同時に、リヒターは最も俺と打ち合い続けてきた人間でもあった。
「……済まないな、ロダン。でも、もう少しだけ目をかけてやりたかったし贔屓だってしてやりたかった。黙っていて悪かった、確証はなかったが予想は出来てたんだ。……それでも、黙っていたのは俺がきっとお前を贔屓してたからなんだろうな。……団長失格だ、本当にすまなかった」
「そんな事、ない……! リヒターは俺を庇ってくれたんだろうが……! ガンドルフ卿も、自分の星が原因だなんて思い上がりだと言ってくれていた! 悪いのは、全部全部、俺だろうが……!!」
思えば、リヒターは発症の原因が俺ではないかと噂が立つ頃には、ほぼいつも俺の訓練に付き合っていた。
逆に言い換えれば、リヒターとガンドルフ卿は
それが、リヒターの心なのだと、俺は今更になって気が付いたのだから。
その強さだけに目を奪われて、訓練を望んだ愚かさの代償を俺はこうして払う事になったのだ。
剣を学んでも、心を学ぼうとしなかった――その結果がこれだった。
ほどなくして、俺はあの「少女」と出会い騎士を辞める事を選んだ。それが、アレクシス・ロダンと言う男の騎士物語だった。
AVERAGE: B
発動値DRIVE: A
集束性:C
拡散性:E
操縦性:AA
付属性:B
維持性:C
干渉性:D
経験模倣・憑依操縦能力。
相対する相手の実践経験を追体験しながら同時に自分の技術に取り入れ模倣し、同時に経験を簒奪する能力。

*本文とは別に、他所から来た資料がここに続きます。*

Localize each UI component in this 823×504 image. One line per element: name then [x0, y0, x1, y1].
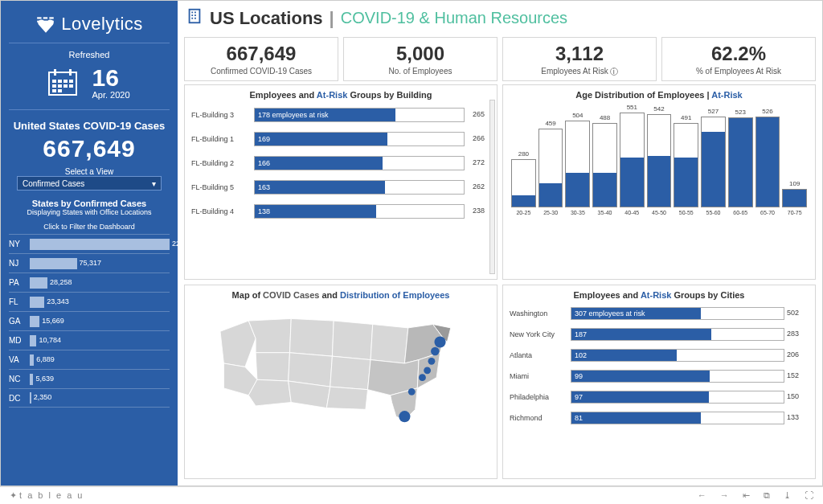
state-bar	[30, 374, 33, 385]
svg-rect-25	[194, 18, 196, 19]
page-subtitle: COVID-19 & Human Resources	[341, 9, 567, 27]
us-map[interactable]	[191, 303, 490, 424]
card-map-title: Map of COVID Cases and Distribution of E…	[191, 290, 490, 300]
age-x-label: 50-55	[679, 210, 694, 215]
svg-point-29	[424, 367, 431, 374]
city-row[interactable]: Miami99152	[510, 366, 784, 387]
city-row[interactable]: Richmond81133	[510, 408, 784, 428]
age-total-label: 504	[572, 112, 583, 119]
age-risk-fill	[566, 173, 589, 207]
svg-rect-9	[52, 80, 56, 83]
state-value: 28,258	[50, 278, 72, 286]
state-row[interactable]: FL23,343	[9, 292, 170, 311]
age-col[interactable]: 50430-35	[565, 112, 590, 215]
states-heading: States by Confirmed Cases	[32, 199, 146, 208]
refreshed-label: Refreshed	[69, 50, 110, 59]
state-row[interactable]: NC5,639	[9, 369, 170, 388]
svg-rect-18	[58, 89, 62, 92]
svg-point-27	[431, 346, 440, 355]
card-map: Map of COVID Cases and Distribution of E…	[184, 285, 497, 480]
age-col[interactable]: 52360-65	[728, 109, 753, 215]
age-risk-fill	[512, 195, 535, 207]
us-cases-label: United States COVID-19 Cases	[14, 120, 166, 132]
states-bar-chart[interactable]: NY223,691NJ75,317PA28,258FL23,343GA15,66…	[9, 234, 170, 408]
nav-back-icon[interactable]: ←	[698, 490, 706, 500]
city-label: Philadelphia	[510, 393, 566, 401]
state-abbr: VA	[9, 355, 27, 364]
building-row[interactable]: FL-Building 2166272	[191, 151, 465, 175]
building-label: FL-Building 3	[191, 111, 249, 119]
age-bar-chart[interactable]: 28020-2545925-3050430-3548835-4055140-45…	[510, 103, 809, 215]
age-risk-fill	[702, 132, 725, 207]
state-row[interactable]: MD10,784	[9, 330, 170, 350]
age-col[interactable]: 52665-70	[755, 108, 780, 215]
card-buildings: Employees and At-Risk Groups by Building…	[184, 84, 497, 280]
age-bar	[647, 114, 672, 207]
page-title-sep: |	[330, 8, 334, 29]
building-risk-bar: 178 employees at risk	[255, 109, 395, 121]
age-bar	[782, 189, 807, 207]
building-total-bar: 163262	[254, 180, 465, 195]
svg-rect-14	[58, 84, 62, 88]
state-row[interactable]: NJ75,317	[9, 253, 170, 272]
city-total-bar: 97150	[571, 391, 784, 404]
select-view-dropdown[interactable]: Confirmed Cases ▾	[17, 176, 162, 191]
building-label: FL-Building 4	[191, 207, 249, 215]
age-col[interactable]: 52755-60	[701, 108, 726, 215]
buildings-bar-chart[interactable]: FL-Building 3178 employees at risk265FL-…	[191, 103, 490, 223]
state-row[interactable]: GA15,669	[9, 311, 170, 330]
calendar-icon	[48, 68, 77, 96]
divider	[9, 43, 170, 43]
building-risk-bar: 169	[255, 133, 387, 145]
age-total-label: 523	[735, 109, 746, 116]
building-label: FL-Building 2	[191, 159, 249, 167]
card-cities: Employees and At-Risk Groups by Cities W…	[502, 285, 816, 480]
building-total-label: 272	[473, 158, 485, 166]
age-col[interactable]: 10970-75	[782, 180, 807, 215]
building-row[interactable]: FL-Building 5163262	[191, 175, 465, 199]
age-risk-fill	[620, 158, 644, 207]
age-total-label: 109	[789, 180, 800, 187]
nav-forward-icon[interactable]: →	[720, 490, 729, 500]
card-buildings-title: Employees and At-Risk Groups by Building	[191, 90, 490, 100]
scrollbar[interactable]	[489, 100, 495, 274]
state-row[interactable]: DC2,350	[9, 388, 170, 408]
fullscreen-icon[interactable]: ⛶	[805, 490, 813, 500]
svg-rect-21	[194, 12, 196, 14]
age-col[interactable]: 54245-50	[647, 105, 672, 215]
revert-icon[interactable]: ⇤	[743, 490, 750, 500]
age-bar	[728, 117, 753, 207]
kpi-value: 5,000	[347, 43, 493, 65]
share-icon[interactable]: ⧉	[764, 490, 770, 500]
state-value: 2,350	[34, 393, 52, 401]
building-row[interactable]: FL-Building 4138238	[191, 199, 465, 223]
download-icon[interactable]: ⤓	[784, 490, 791, 500]
city-row[interactable]: New York City187283	[510, 324, 784, 345]
state-abbr: PA	[9, 278, 27, 287]
tableau-footer: ✦ t a b l e a u ← → ⇤ ⧉ ⤓ ⛶	[0, 486, 823, 504]
state-row[interactable]: VA6,889	[9, 350, 170, 369]
cities-bar-chart[interactable]: Washington307 employees at risk502New Yo…	[510, 303, 809, 428]
city-row[interactable]: Washington307 employees at risk502	[510, 303, 784, 324]
age-total-label: 526	[762, 108, 772, 115]
state-abbr: DC	[9, 394, 27, 403]
building-row[interactable]: FL-Building 1169266	[191, 127, 465, 151]
age-col[interactable]: 45925-30	[538, 120, 563, 215]
age-col[interactable]: 49150-55	[674, 114, 698, 215]
age-bar	[674, 123, 698, 207]
age-x-label: 35-40	[598, 210, 612, 215]
city-row[interactable]: Philadelphia97150	[510, 387, 784, 408]
age-col[interactable]: 28020-25	[511, 150, 536, 215]
age-col[interactable]: 55140-45	[620, 104, 645, 215]
building-total-bar: 178 employees at risk265	[254, 108, 465, 122]
svg-rect-13	[52, 84, 56, 88]
info-icon[interactable]: i	[610, 68, 618, 76]
building-row[interactable]: FL-Building 3178 employees at risk265	[191, 103, 465, 127]
kpi-label: Employees At Riski	[506, 67, 653, 76]
city-risk-bar: 81	[571, 412, 701, 424]
state-row[interactable]: PA28,258	[9, 272, 170, 292]
age-risk-fill	[648, 156, 671, 207]
state-row[interactable]: NY223,691	[9, 234, 170, 253]
age-col[interactable]: 48835-40	[592, 114, 617, 215]
city-row[interactable]: Atlanta102206	[510, 345, 784, 366]
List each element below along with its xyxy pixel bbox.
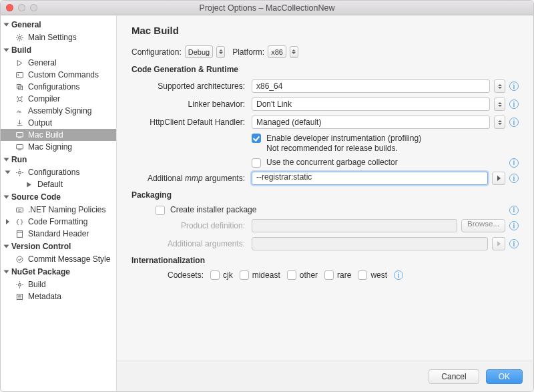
create-installer-checkbox[interactable] <box>156 206 165 215</box>
window-title: Project Options – MacCollectionNew <box>1 3 533 13</box>
sidebar-item-nuget-metadata[interactable]: Metadata <box>1 290 116 303</box>
updown-icon[interactable] <box>494 97 505 111</box>
info-icon[interactable]: i <box>509 158 519 168</box>
info-icon[interactable]: i <box>509 206 519 215</box>
content-pane: Mac Build Configuration: Debug Platform:… <box>117 15 533 391</box>
dialog-footer: Cancel OK <box>117 361 533 391</box>
linker-select[interactable]: Don't Link <box>252 97 490 111</box>
sidebar-item-run-configurations[interactable]: Configurations <box>1 166 116 178</box>
config-platform-row: Configuration: Debug Platform: x86 <box>131 45 519 58</box>
sidebar-section-run[interactable]: Run <box>1 153 116 166</box>
svg-point-0 <box>19 36 21 39</box>
sidebar-section-nuget[interactable]: NuGet Package <box>1 265 116 278</box>
play-outline-icon <box>15 59 24 67</box>
sidebar-item-label: Metadata <box>28 292 61 301</box>
sidebar-item-mac-build[interactable]: Mac Build <box>1 129 116 141</box>
svg-marker-27 <box>27 182 31 187</box>
sidebar-item-assembly-signing[interactable]: Assembly Signing <box>1 105 116 117</box>
updown-icon[interactable] <box>290 46 298 58</box>
sidebar-item-label: Output <box>28 118 52 128</box>
codeset-label: cjk <box>223 270 233 280</box>
svg-line-6 <box>21 39 22 40</box>
svg-point-15 <box>21 96 23 97</box>
sidebar-item-output[interactable]: Output <box>1 117 116 129</box>
sidebar-item-label: Configurations <box>28 168 79 177</box>
sidebar-item-code-formatting[interactable]: Code Formatting <box>1 216 116 228</box>
svg-line-8 <box>17 39 18 40</box>
codeset-label: west <box>370 270 387 280</box>
sidebar-item-mac-signing[interactable]: Mac Signing <box>1 141 116 153</box>
info-icon[interactable]: i <box>509 81 519 91</box>
arch-select[interactable]: x86_64 <box>252 79 490 93</box>
sidebar-item-nuget-build[interactable]: Build <box>1 278 116 290</box>
close-window-icon[interactable] <box>6 4 13 11</box>
codeset-west-checkbox[interactable] <box>358 270 367 280</box>
mmp-label: Additional mmp arguments: <box>141 174 252 183</box>
packaging-section-title: Packaging <box>131 190 519 200</box>
arch-label: Supported architectures: <box>141 81 252 91</box>
zoom-window-icon[interactable] <box>30 4 37 11</box>
info-icon[interactable]: i <box>509 100 519 109</box>
mmp-arguments-input[interactable]: --registrar:static <box>252 172 488 185</box>
svg-line-7 <box>21 35 22 35</box>
sidebar-item-label: General <box>28 58 57 67</box>
info-icon[interactable]: i <box>509 239 519 248</box>
gear-icon <box>15 280 24 289</box>
play-button[interactable] <box>492 172 505 185</box>
sidebar-item-commit-style[interactable]: Commit Message Style <box>1 253 116 265</box>
platform-select[interactable]: x86 <box>268 45 286 58</box>
addargs-input <box>252 237 488 250</box>
updown-icon[interactable] <box>494 116 505 129</box>
browse-button[interactable]: Browse... <box>461 219 505 232</box>
productdef-label: Product definition: <box>141 221 252 230</box>
svg-line-5 <box>17 35 18 35</box>
codeset-cjk-checkbox[interactable] <box>210 270 220 280</box>
profiling-checkbox[interactable] <box>252 134 261 143</box>
cancel-button[interactable]: Cancel <box>429 369 479 384</box>
platform-label: Platform: <box>232 47 264 57</box>
httpclient-select[interactable]: Managed (default) <box>252 116 490 129</box>
sidebar-item-label: Main Settings <box>28 33 77 42</box>
svg-point-32 <box>17 256 23 262</box>
codeset-other-checkbox[interactable] <box>287 270 296 280</box>
sidebar-item-main-settings[interactable]: Main Settings <box>1 31 116 43</box>
sidebar: General Main Settings Build General Cust… <box>1 15 117 391</box>
traffic-lights <box>6 4 37 11</box>
minimize-window-icon[interactable] <box>18 4 25 11</box>
sidebar-item-custom-commands[interactable]: Custom Commands <box>1 69 116 81</box>
gear-icon <box>15 168 24 177</box>
play-icon <box>25 180 33 189</box>
sidebar-item-run-default[interactable]: Default <box>1 178 116 190</box>
stack-icon <box>15 83 24 91</box>
info-icon[interactable]: i <box>509 118 519 127</box>
svg-rect-20 <box>17 144 23 149</box>
configuration-select[interactable]: Debug <box>185 45 213 58</box>
sidebar-section-general[interactable]: General <box>1 18 116 31</box>
codegen-section-title: Code Generation & Runtime <box>131 65 519 74</box>
sidebar-item-compiler[interactable]: Compiler <box>1 93 116 105</box>
sidebar-item-standard-header[interactable]: Standard Header <box>1 228 116 240</box>
info-icon[interactable]: i <box>509 174 519 183</box>
svg-point-33 <box>19 283 21 286</box>
codeset-rare-checkbox[interactable] <box>324 270 334 280</box>
sidebar-item-label: Standard Header <box>28 229 89 238</box>
info-icon[interactable]: i <box>509 221 519 230</box>
info-icon[interactable]: i <box>394 270 403 280</box>
sidebar-item-configurations[interactable]: Configurations <box>1 81 116 93</box>
sidebar-section-build[interactable]: Build <box>1 43 116 57</box>
sidebar-item-naming-policies[interactable]: ID.NET Naming Policies <box>1 204 116 216</box>
sidebar-section-source-code[interactable]: Source Code <box>1 190 116 204</box>
sidebar-item-label: Configurations <box>28 82 79 91</box>
svg-point-17 <box>21 100 23 102</box>
sidebar-section-version-control[interactable]: Version Control <box>1 240 116 253</box>
play-button-disabled <box>492 237 505 250</box>
codeset-mideast-checkbox[interactable] <box>240 270 249 280</box>
sidebar-item-build-general[interactable]: General <box>1 57 116 69</box>
gc-checkbox[interactable] <box>252 158 261 168</box>
profiling-label: Enable developer instrumentation (profil… <box>266 134 421 154</box>
sidebar-item-label: Compiler <box>28 94 60 104</box>
signature-icon <box>15 107 24 116</box>
ok-button[interactable]: OK <box>486 369 523 384</box>
updown-icon[interactable] <box>216 46 225 58</box>
updown-icon[interactable] <box>494 79 505 93</box>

古来、人は書であれ剣であれ、先人の模倣から道を歩むものである。その究極系ともいうべき星の異能である。
ただし、殺戮の技巧をトレースする事以外の能力は何もなく、火や風といった特別特異な現象を発現させる系統の星ではない。
加えてこの星の持ち主はある意味において、誰よりも初心者でなければ使いこなせないと言える。自分の型というものを持たない、剣すらろくにそれまで握ったことのないロダンだったからこそ、素直に経験を取り入れそれを自分のものとする事が出来たのだと言える。

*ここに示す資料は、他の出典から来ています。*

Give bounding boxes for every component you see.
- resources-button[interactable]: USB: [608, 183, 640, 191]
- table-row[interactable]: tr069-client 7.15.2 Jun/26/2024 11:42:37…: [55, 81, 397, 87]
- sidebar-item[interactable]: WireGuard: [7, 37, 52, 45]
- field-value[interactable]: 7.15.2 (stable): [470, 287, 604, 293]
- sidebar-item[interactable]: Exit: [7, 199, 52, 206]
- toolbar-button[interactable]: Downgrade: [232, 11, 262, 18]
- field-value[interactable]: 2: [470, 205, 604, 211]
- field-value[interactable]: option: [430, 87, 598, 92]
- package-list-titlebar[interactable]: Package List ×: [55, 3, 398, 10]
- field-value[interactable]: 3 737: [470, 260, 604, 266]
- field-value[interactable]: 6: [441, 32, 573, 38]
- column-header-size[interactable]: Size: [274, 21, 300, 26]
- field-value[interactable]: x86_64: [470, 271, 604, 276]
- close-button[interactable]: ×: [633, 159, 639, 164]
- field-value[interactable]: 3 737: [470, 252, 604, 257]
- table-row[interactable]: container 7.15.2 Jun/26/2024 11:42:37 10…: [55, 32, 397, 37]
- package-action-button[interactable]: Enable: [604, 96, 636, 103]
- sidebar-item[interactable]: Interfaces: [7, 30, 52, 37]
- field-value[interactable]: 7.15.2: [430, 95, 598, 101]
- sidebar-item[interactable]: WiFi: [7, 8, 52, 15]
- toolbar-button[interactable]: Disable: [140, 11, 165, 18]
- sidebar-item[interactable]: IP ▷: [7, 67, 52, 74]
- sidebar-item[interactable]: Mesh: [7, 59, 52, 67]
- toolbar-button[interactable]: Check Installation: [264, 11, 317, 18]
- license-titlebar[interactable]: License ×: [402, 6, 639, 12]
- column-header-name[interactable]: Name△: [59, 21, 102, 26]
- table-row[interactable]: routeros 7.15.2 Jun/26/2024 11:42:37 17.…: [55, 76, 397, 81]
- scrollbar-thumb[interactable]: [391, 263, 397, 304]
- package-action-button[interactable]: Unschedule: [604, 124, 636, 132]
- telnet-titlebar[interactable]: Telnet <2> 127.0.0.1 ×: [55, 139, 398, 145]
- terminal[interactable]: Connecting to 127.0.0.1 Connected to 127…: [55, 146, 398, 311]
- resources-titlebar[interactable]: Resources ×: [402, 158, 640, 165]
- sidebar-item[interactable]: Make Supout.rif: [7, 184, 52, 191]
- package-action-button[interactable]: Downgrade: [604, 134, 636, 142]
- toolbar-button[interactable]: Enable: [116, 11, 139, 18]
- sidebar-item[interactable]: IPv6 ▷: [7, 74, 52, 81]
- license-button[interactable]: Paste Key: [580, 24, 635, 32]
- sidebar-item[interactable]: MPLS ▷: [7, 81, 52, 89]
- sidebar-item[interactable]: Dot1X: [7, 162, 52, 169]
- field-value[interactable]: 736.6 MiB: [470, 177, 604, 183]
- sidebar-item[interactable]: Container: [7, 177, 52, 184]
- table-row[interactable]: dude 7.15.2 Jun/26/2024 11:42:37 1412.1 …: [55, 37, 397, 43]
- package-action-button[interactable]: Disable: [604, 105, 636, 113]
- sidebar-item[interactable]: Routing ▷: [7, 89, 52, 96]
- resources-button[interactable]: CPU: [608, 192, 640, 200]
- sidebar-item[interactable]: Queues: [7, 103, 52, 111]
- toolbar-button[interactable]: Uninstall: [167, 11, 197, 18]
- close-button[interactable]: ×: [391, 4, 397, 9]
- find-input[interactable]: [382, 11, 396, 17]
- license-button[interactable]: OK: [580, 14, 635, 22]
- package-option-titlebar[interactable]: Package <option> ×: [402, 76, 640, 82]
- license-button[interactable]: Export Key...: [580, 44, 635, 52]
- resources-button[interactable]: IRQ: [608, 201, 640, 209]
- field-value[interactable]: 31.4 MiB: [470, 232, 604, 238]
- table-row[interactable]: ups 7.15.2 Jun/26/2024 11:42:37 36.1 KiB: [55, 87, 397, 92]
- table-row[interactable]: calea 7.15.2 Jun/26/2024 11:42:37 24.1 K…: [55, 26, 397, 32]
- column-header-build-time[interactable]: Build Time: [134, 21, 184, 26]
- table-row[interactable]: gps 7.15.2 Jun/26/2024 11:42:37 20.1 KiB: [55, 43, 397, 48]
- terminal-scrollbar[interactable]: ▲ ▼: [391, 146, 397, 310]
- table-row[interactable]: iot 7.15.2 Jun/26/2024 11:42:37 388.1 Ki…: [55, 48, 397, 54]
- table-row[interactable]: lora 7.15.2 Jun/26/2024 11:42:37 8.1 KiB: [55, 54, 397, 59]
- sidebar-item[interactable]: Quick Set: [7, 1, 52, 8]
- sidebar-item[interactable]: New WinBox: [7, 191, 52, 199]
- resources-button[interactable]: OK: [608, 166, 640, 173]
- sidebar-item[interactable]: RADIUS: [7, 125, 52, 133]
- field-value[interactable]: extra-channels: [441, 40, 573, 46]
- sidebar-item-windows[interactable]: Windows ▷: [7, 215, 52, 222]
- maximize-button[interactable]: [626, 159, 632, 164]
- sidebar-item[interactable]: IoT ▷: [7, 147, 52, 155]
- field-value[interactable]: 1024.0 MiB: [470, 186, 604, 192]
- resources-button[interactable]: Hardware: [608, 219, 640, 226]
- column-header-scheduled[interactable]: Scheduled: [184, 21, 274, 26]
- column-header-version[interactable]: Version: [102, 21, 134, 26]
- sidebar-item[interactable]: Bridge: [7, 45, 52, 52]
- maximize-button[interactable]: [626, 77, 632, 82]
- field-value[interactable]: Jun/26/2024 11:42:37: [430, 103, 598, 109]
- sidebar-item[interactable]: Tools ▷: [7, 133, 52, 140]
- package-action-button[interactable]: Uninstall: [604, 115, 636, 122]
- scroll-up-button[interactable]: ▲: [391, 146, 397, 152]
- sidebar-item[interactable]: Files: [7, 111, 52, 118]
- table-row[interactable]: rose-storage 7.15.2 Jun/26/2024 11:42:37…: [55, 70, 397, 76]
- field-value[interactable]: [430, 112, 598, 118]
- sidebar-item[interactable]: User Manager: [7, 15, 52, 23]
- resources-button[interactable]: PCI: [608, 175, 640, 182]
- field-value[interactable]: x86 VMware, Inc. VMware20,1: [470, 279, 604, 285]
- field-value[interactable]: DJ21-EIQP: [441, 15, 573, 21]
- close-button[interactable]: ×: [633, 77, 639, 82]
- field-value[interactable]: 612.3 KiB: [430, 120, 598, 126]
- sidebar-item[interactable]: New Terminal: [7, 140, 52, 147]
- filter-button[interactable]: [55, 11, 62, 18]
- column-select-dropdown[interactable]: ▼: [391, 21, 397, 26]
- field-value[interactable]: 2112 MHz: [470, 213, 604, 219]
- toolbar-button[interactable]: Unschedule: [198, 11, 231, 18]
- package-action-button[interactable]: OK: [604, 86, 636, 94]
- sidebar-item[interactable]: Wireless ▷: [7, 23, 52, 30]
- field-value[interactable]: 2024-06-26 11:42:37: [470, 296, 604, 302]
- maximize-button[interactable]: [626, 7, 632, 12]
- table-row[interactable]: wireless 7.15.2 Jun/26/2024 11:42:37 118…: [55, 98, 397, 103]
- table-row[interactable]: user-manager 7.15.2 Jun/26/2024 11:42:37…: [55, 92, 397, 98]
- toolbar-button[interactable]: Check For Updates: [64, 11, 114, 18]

逆に熟練者であればあるほどに、自分の技術と他者の技術が競合し肉体に対する経験の不整合を生じさせる結果となるだけである。
欠点を挙げるとするならば、精神論やそもそもからして遥か追いつけない高みにいる技術は模倣する事は出来ない点であろう。
……加えてこの星で学べる事は強さのみである。他者の剣をその人間以上の完成度に仕上げてしまうと同時に、その研鑽を無意味であると突き付けられるに等しい星光でもある。